Eine Geschichte über Abgründe und wie Penumbra sie sichtbar macht

Die Frage nach der Angst ist schwer zu beantworten, wenn man den Verstand verliert.

Aus unerfindlichen Gründen setzen viele Menschen entstellte, blutende Körper und plötzlich auftauchende Fratzen mit Horror gleich. Derartiges kann ein Teil von Horror sein, doch viel spannender sind (theoretisch) reale Gefahren, denen sich selbst die Spielenden nicht entziehen könnten. "Ruhelose" mit der "Qualen-Armbrust" zu töten gehört nicht dazu.

Zugegeben, auch die Gefahr in einer mysteriösen Einrichtung mitten in Grönland zu landen, ist für die meisten von uns weniger akut. Dem Protagonisten von Penumbra: Im Halbschatten, Philip, geht es da anders. Er hofft, an einem solchen Ort Hinweise auf den Verbleib seines Vaters zu finden und wird durch eine Reihe merkwürdiger Ereignisse dort gefangen.

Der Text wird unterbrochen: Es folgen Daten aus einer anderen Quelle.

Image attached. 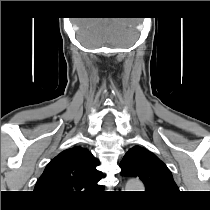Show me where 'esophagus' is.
I'll list each match as a JSON object with an SVG mask.
<instances>
[{"instance_id": "34e87169", "label": "esophagus", "mask_w": 210, "mask_h": 210, "mask_svg": "<svg viewBox=\"0 0 210 210\" xmlns=\"http://www.w3.org/2000/svg\"><path fill=\"white\" fill-rule=\"evenodd\" d=\"M118 187H120V188H121V187H123V185L120 183V185H119Z\"/></svg>"}]
</instances>
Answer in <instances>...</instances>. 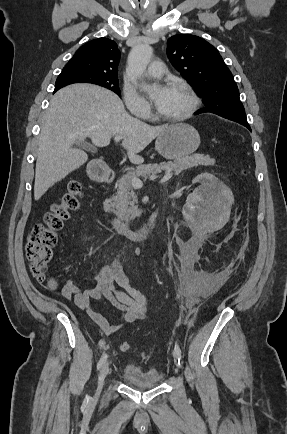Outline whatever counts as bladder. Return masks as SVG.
I'll list each match as a JSON object with an SVG mask.
<instances>
[{
	"mask_svg": "<svg viewBox=\"0 0 287 434\" xmlns=\"http://www.w3.org/2000/svg\"><path fill=\"white\" fill-rule=\"evenodd\" d=\"M123 381L138 388L155 387L161 384L162 374L154 367L143 368L136 363H129L121 372Z\"/></svg>",
	"mask_w": 287,
	"mask_h": 434,
	"instance_id": "31cf9c89",
	"label": "bladder"
}]
</instances>
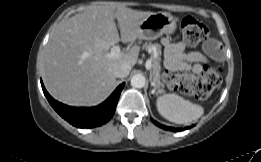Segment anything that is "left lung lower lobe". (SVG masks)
<instances>
[{
	"instance_id": "obj_1",
	"label": "left lung lower lobe",
	"mask_w": 261,
	"mask_h": 162,
	"mask_svg": "<svg viewBox=\"0 0 261 162\" xmlns=\"http://www.w3.org/2000/svg\"><path fill=\"white\" fill-rule=\"evenodd\" d=\"M151 121H152L155 125H157L158 127L162 128V129H164V130H170V131H181V130H182L181 128H173V127L164 126V125H162V124L156 122V121L153 120V119H151ZM187 128H189V127H187Z\"/></svg>"
}]
</instances>
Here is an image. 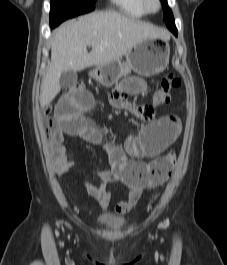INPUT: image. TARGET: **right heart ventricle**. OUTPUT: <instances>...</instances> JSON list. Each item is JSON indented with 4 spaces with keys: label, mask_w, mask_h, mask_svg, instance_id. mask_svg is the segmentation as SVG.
<instances>
[{
    "label": "right heart ventricle",
    "mask_w": 227,
    "mask_h": 265,
    "mask_svg": "<svg viewBox=\"0 0 227 265\" xmlns=\"http://www.w3.org/2000/svg\"><path fill=\"white\" fill-rule=\"evenodd\" d=\"M114 6L122 13L131 17H142L146 14L142 0H111Z\"/></svg>",
    "instance_id": "obj_1"
}]
</instances>
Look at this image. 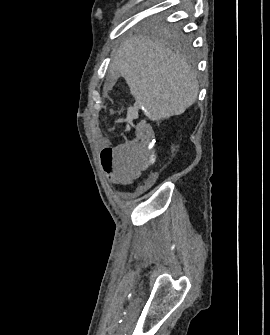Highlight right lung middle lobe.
<instances>
[{
	"instance_id": "dd1d6c3e",
	"label": "right lung middle lobe",
	"mask_w": 270,
	"mask_h": 335,
	"mask_svg": "<svg viewBox=\"0 0 270 335\" xmlns=\"http://www.w3.org/2000/svg\"><path fill=\"white\" fill-rule=\"evenodd\" d=\"M161 17L156 19V21H161ZM168 34L169 36L177 41L180 44H184L186 42V39L181 35L180 30L178 27H169L168 28Z\"/></svg>"
}]
</instances>
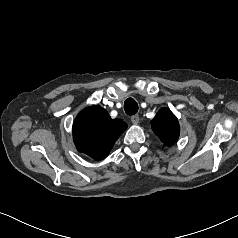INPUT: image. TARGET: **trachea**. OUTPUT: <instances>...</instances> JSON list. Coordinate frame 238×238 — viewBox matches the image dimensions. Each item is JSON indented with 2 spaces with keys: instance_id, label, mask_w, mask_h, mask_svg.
Segmentation results:
<instances>
[{
  "instance_id": "trachea-1",
  "label": "trachea",
  "mask_w": 238,
  "mask_h": 238,
  "mask_svg": "<svg viewBox=\"0 0 238 238\" xmlns=\"http://www.w3.org/2000/svg\"><path fill=\"white\" fill-rule=\"evenodd\" d=\"M124 110L127 115H134L138 112V104L133 98H128L124 102Z\"/></svg>"
}]
</instances>
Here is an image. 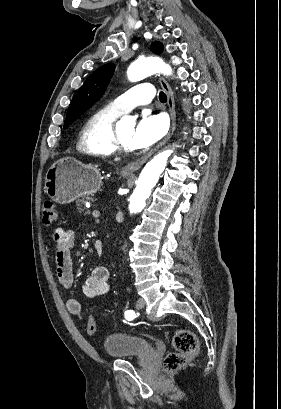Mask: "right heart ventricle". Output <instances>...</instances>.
Wrapping results in <instances>:
<instances>
[{
	"label": "right heart ventricle",
	"instance_id": "obj_1",
	"mask_svg": "<svg viewBox=\"0 0 281 409\" xmlns=\"http://www.w3.org/2000/svg\"><path fill=\"white\" fill-rule=\"evenodd\" d=\"M119 113L110 108H101L92 113L85 122L82 130V149L95 158L112 156L108 146V137L111 126Z\"/></svg>",
	"mask_w": 281,
	"mask_h": 409
}]
</instances>
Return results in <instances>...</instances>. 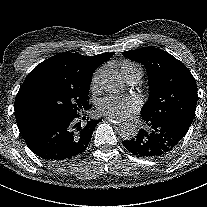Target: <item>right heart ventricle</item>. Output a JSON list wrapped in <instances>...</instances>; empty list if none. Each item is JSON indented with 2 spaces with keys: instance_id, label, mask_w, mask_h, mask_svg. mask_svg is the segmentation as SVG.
<instances>
[{
  "instance_id": "1",
  "label": "right heart ventricle",
  "mask_w": 207,
  "mask_h": 207,
  "mask_svg": "<svg viewBox=\"0 0 207 207\" xmlns=\"http://www.w3.org/2000/svg\"><path fill=\"white\" fill-rule=\"evenodd\" d=\"M133 69H137L136 66H134L133 64L131 63H124L122 64L121 66V71L123 74H125L126 72L130 71V70H133Z\"/></svg>"
}]
</instances>
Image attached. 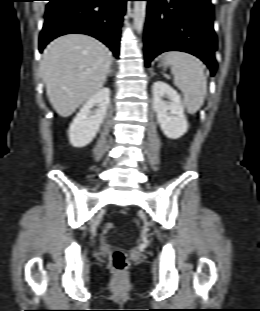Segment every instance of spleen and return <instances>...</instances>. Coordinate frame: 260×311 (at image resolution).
Masks as SVG:
<instances>
[{"label": "spleen", "mask_w": 260, "mask_h": 311, "mask_svg": "<svg viewBox=\"0 0 260 311\" xmlns=\"http://www.w3.org/2000/svg\"><path fill=\"white\" fill-rule=\"evenodd\" d=\"M165 61L172 67L174 84L184 95V106L188 113L195 114L203 105L207 90L202 63L195 56L179 51L168 52Z\"/></svg>", "instance_id": "1"}]
</instances>
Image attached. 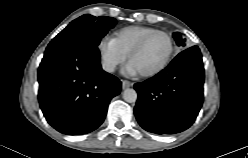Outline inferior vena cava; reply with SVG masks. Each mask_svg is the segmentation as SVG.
<instances>
[{
	"label": "inferior vena cava",
	"instance_id": "1",
	"mask_svg": "<svg viewBox=\"0 0 248 158\" xmlns=\"http://www.w3.org/2000/svg\"><path fill=\"white\" fill-rule=\"evenodd\" d=\"M102 68L106 72H113L115 70V64L111 62H104L102 63Z\"/></svg>",
	"mask_w": 248,
	"mask_h": 158
}]
</instances>
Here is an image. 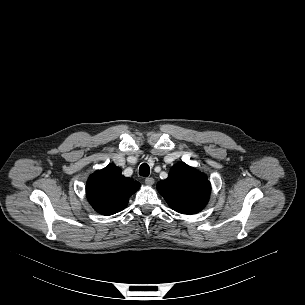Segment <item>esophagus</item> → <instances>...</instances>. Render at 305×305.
Here are the masks:
<instances>
[{"mask_svg":"<svg viewBox=\"0 0 305 305\" xmlns=\"http://www.w3.org/2000/svg\"><path fill=\"white\" fill-rule=\"evenodd\" d=\"M155 180L152 177H148L145 179V183L148 186H152L154 184Z\"/></svg>","mask_w":305,"mask_h":305,"instance_id":"34e87169","label":"esophagus"}]
</instances>
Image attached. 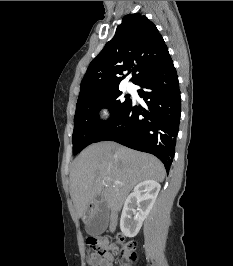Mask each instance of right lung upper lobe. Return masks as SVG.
Instances as JSON below:
<instances>
[{"mask_svg": "<svg viewBox=\"0 0 233 266\" xmlns=\"http://www.w3.org/2000/svg\"><path fill=\"white\" fill-rule=\"evenodd\" d=\"M170 58L167 46L156 26L141 14L126 15L113 39L90 63L85 73L78 100L96 93L117 89L132 68L138 84L147 74Z\"/></svg>", "mask_w": 233, "mask_h": 266, "instance_id": "right-lung-upper-lobe-1", "label": "right lung upper lobe"}]
</instances>
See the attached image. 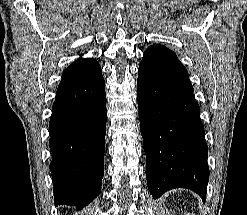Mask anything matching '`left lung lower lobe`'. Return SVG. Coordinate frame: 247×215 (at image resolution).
<instances>
[{
	"mask_svg": "<svg viewBox=\"0 0 247 215\" xmlns=\"http://www.w3.org/2000/svg\"><path fill=\"white\" fill-rule=\"evenodd\" d=\"M147 186L154 198L174 188L206 199L208 147L188 72L162 45L146 49L137 80Z\"/></svg>",
	"mask_w": 247,
	"mask_h": 215,
	"instance_id": "1",
	"label": "left lung lower lobe"
}]
</instances>
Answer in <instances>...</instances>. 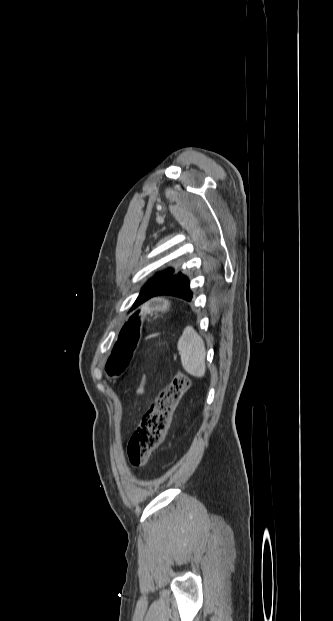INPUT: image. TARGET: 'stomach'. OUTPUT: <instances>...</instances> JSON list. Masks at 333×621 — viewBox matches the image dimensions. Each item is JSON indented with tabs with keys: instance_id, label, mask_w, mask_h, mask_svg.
<instances>
[{
	"instance_id": "obj_1",
	"label": "stomach",
	"mask_w": 333,
	"mask_h": 621,
	"mask_svg": "<svg viewBox=\"0 0 333 621\" xmlns=\"http://www.w3.org/2000/svg\"><path fill=\"white\" fill-rule=\"evenodd\" d=\"M166 309L167 304L160 299H156L142 310H137L130 317L122 331L113 339L111 349L107 354L108 362L105 366V371L109 377L113 379L122 377L126 368L132 365L139 345L138 336L140 321L142 320L141 316L145 317L155 310L165 311Z\"/></svg>"
}]
</instances>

Zu diesem Zeitpunkt wissen er und wir nur, dass die Luke nach draußen zugefallen und verkeilt ist.

Auf der Suche nach dem Vater und einem weiteren Ausgang findet Philip verstörende Nachrichten, die den Verlauf der Ereignisse unter Tage, aber auch die Verfall der Psyche des unbekannten Verfassers dokumentieren. Der Unbekannte tritt als möglicher Antagonist auf und ist gleichzeitig der einzige Verbündete; er gibt wertvolle Hinweise, doch seine Intentionen bleiben verborgen. Die Nachrichten offenbaren einen Blick in den Abgrund seiner Psyche; ein Loch, aus dem es für ihn kein Entkommen gibt, das sich vor ihm auftat, als er das tatsächliche Loch in Grönland, das ihn in dieses unterirdische System des Wahnsinns führte, betrat.

Zwischen Stollen, Laboren und Tunneln lauern Gefahren, gegen die Philip sich mit rudimentären Waffen verteidigen kann. Es gibt sogar eine Taschenlampe, doch Batterien sind rar und angesichts des unheilvollen Dunkels setzt man lieber auf bewährte Survival Horror-Techniken und geht mit dem was man hat sparsam um. Mit einem Hauch Übernatürlichem trägt das Spiel zur Verzweiflung der Spielenden bei, die nicht wissen, mit was sie noch rechnen müssen und wann sich der kostspielige Einsatz der Taschenlampe lohnt – und ob man überhaupt sehen möchte, was sich im Dunkeln verbirgt.

Penumbra spielt mit der Antizipation des Ungeheuers, beeinflusst die Erwartungshaltung der Spielenden, doch liefert letztendlich nicht viel, was wirklich Angst machen könnte. Eine Ausnahme bildet natürlich die Tatsache, dass der Protagonist viele Meter unter der Erde gefangen ist und niemand davon weiß. Die Abwesenheit einer konkreten Bedrohung erscheint in Penumbra schwerwiegender als die letztendliche Konfrontation, die eine Art Katharsis ist und zugleich Zusicherung, dass es doch richtig war, Angst zu haben. Denn in Anbetracht der schwindenden Klarheit und dem Verebben der Vernunft stellt man sich immer öfter die Frage, wie berechtigt die Angst ist, wie viel Glauben man den gefundenen Überresten verzagter Minenarbeiter schenken darf und wann der Wahnsinn ein Ende hat. Für solche, die während des Spielens nach logischen Gründen für ihre Angst suchen, keine finden und folglich nüchtern das Schauspiel betrachten, wird Penumbra wahrscheinlich weniger aufregend sein als Menschen wie mich, die sich mehr in ein Spiel ziehen lassen, als ihnen gut tut.